• **TASK TO CARRY OUT**
Lines below that include "networks" are the answer; copy each one.

Bounding box prediction data
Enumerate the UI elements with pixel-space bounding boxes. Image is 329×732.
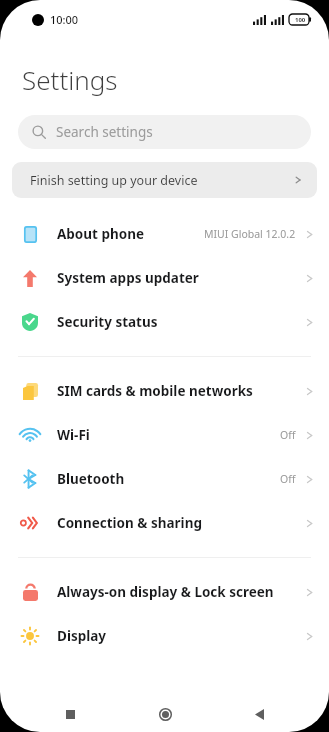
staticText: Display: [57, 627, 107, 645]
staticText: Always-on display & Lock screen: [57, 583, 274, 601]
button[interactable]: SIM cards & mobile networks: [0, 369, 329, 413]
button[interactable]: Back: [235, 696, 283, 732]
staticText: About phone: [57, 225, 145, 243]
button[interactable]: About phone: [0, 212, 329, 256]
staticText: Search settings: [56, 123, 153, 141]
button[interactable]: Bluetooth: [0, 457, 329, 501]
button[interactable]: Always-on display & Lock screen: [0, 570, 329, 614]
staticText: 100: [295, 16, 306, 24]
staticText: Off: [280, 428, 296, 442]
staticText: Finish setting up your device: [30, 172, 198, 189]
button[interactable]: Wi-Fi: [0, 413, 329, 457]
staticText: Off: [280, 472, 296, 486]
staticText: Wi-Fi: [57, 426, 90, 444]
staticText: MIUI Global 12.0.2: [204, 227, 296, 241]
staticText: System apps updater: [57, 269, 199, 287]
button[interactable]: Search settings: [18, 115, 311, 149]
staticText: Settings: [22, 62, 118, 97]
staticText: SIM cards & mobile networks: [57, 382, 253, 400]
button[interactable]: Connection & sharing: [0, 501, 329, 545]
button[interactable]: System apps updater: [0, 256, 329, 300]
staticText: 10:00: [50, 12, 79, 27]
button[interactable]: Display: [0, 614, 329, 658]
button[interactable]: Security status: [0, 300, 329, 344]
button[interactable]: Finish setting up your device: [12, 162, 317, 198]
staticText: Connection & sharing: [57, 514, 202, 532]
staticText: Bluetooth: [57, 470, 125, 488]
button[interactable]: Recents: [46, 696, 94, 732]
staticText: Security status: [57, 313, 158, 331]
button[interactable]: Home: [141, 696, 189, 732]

...

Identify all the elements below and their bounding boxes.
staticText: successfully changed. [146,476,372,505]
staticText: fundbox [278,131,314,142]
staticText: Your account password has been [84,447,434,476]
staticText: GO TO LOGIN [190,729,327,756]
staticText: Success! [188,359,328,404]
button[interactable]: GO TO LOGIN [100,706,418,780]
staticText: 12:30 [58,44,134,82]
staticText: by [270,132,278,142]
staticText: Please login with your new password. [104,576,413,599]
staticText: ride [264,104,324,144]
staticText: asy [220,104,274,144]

...

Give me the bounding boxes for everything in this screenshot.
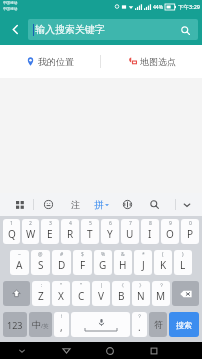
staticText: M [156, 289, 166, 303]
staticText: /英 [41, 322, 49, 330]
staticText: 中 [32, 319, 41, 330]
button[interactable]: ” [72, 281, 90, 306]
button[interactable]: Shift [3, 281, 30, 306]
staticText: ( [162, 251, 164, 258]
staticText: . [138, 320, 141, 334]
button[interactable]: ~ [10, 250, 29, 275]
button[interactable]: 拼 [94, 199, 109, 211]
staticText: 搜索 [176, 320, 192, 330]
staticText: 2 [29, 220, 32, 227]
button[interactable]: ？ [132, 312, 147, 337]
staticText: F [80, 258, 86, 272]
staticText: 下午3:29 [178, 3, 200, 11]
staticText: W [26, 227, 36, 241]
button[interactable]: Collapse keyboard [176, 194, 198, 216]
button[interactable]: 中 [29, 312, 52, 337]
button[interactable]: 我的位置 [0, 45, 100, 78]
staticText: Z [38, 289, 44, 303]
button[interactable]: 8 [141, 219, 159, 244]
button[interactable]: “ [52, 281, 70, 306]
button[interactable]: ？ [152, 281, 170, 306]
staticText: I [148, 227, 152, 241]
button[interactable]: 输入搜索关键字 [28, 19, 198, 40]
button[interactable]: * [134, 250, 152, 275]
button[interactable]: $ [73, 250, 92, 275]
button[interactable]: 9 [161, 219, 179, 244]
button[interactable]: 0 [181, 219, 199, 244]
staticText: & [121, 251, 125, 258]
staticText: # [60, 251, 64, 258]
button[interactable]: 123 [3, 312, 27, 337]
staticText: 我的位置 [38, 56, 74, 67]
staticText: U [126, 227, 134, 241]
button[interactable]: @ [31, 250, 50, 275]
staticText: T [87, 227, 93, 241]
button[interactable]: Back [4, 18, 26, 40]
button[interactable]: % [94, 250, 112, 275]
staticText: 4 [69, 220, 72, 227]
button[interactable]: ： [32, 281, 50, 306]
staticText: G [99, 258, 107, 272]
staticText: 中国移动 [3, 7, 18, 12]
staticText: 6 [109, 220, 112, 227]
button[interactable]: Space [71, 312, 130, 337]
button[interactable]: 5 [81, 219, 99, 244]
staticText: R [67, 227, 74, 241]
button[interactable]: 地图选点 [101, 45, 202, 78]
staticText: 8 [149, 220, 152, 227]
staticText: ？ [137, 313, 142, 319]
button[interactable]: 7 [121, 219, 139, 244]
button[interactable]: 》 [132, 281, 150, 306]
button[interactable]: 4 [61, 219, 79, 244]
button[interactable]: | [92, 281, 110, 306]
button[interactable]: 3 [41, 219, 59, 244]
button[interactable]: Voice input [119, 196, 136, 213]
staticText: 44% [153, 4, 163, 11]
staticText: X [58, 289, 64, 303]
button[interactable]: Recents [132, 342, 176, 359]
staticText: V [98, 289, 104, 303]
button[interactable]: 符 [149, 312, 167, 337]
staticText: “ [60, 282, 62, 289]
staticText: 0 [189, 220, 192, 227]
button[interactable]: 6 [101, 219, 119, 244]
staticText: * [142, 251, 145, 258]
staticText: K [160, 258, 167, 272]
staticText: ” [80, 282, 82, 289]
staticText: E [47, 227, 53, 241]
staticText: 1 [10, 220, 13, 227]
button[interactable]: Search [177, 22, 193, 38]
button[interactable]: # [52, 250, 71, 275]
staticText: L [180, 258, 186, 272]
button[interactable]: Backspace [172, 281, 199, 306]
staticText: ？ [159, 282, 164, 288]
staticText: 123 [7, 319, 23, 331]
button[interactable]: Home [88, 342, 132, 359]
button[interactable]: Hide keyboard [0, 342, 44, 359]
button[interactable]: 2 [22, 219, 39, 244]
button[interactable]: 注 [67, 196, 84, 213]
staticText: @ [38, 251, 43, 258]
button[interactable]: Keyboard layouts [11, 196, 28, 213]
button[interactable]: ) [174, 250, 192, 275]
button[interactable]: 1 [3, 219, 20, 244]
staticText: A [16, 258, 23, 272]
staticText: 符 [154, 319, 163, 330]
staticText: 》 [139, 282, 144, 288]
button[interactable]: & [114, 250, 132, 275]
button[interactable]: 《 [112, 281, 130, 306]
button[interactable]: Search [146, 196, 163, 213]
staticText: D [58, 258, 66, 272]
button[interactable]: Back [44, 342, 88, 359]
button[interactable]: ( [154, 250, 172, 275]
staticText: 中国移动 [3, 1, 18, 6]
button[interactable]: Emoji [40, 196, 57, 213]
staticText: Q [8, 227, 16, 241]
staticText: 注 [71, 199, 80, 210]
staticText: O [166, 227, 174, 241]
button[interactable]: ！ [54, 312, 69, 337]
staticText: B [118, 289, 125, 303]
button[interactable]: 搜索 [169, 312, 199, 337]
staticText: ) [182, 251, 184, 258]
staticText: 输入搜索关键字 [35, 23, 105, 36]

• **WRITTEN ANSWER**
button[interactable]: SIM cards & mobile networks: [0, 369, 329, 413]
staticText: SIM cards & mobile networks: [57, 382, 253, 400]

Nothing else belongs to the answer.